■ **EXERCISE GOAL**
Your reply must contain the full listing below, reproduced exactly, but no pictures.

### TASK INPUTS ###

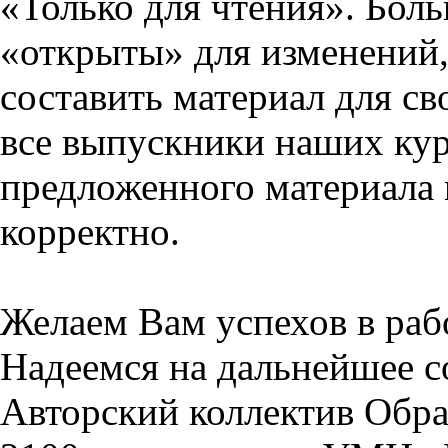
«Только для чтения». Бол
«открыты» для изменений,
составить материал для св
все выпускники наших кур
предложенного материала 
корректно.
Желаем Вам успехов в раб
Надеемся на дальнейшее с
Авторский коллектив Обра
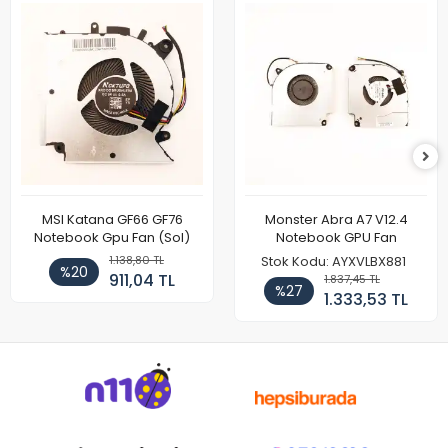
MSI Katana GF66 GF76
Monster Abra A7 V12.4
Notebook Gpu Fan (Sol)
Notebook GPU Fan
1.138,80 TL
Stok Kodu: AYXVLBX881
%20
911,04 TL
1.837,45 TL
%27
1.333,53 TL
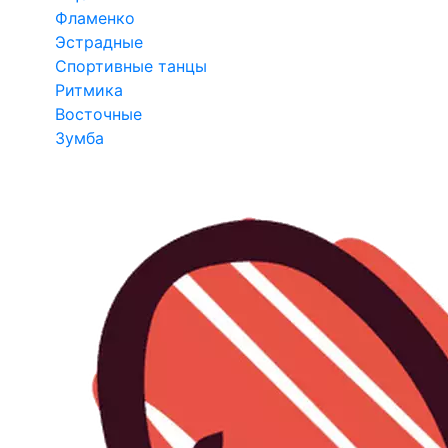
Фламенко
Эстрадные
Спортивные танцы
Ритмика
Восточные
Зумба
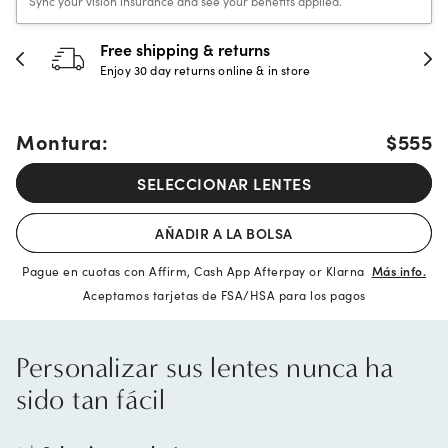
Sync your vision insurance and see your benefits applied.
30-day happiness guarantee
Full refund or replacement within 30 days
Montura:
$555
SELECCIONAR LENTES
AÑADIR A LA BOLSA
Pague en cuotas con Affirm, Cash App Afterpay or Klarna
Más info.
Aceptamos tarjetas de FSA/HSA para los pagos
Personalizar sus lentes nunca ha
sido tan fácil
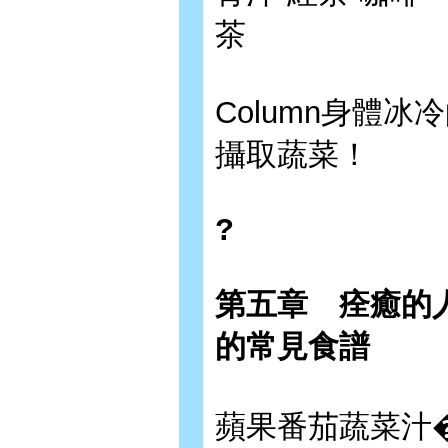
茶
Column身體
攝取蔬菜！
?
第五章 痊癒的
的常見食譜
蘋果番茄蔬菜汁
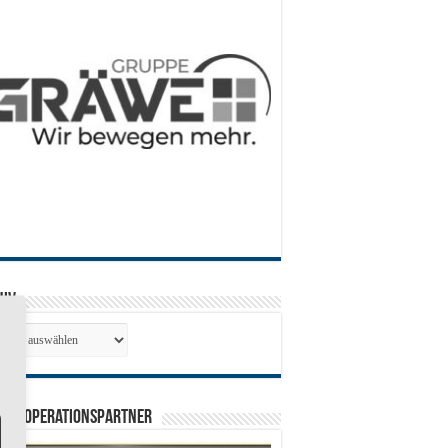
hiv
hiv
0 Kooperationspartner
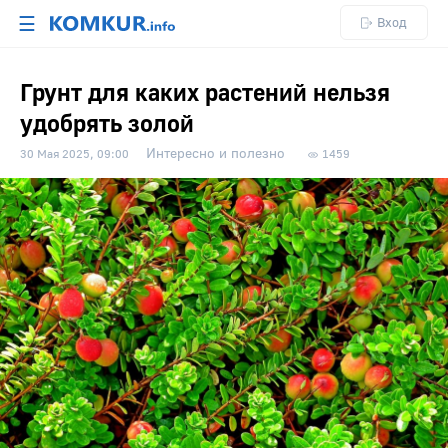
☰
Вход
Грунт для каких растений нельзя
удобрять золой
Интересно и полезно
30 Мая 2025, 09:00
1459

###

■ **SOLUTION FOR THIS TASK**
«Только для чтения». Бол
«открыты» для изменений,
составить материал для св
все выпускники наших кур
предложенного материала 
корректно.
Желаем Вам успехов в раб
Надеемся на дальнейшее с
Авторский коллектив Обра
MSI Katana GF66 GF76
Monster Abra A7 V12.4
Notebook Gpu Fan (Sol)
Notebook GPU Fan
1.138,80 TL
Stok Kodu: AYXVLBX881
%20
911,04 TL
1.837,45 TL
%27
1.333,53 TL
Фламенко
Эстрадные
Спортивные танцы
Ритмика
Восточные
Зумба
Sync your vision insurance and see your benefits applied.
30-day happiness guarantee
Full refund or replacement within 30 days
Montura:
$555
SELECCIONAR LENTES
AÑADIR A LA BOLSA
Pague en cuotas con Affirm, Cash App Afterpay or Klarna
Más info.
Aceptamos tarjetas de FSA/HSA para los pagos
Personalizar sus lentes nunca ha
sido tan fácil
茶
Column身體
攝取蔬菜！
?
第五章 痊癒的
的常見食譜
蘋果番茄蔬菜汁
hiv
hiv
0 Kooperationspartner
☰
Вход
Грунт для каких растений нельзя
удобрять золой
Интересно и полезно
30 Мая 2025, 09:00
1459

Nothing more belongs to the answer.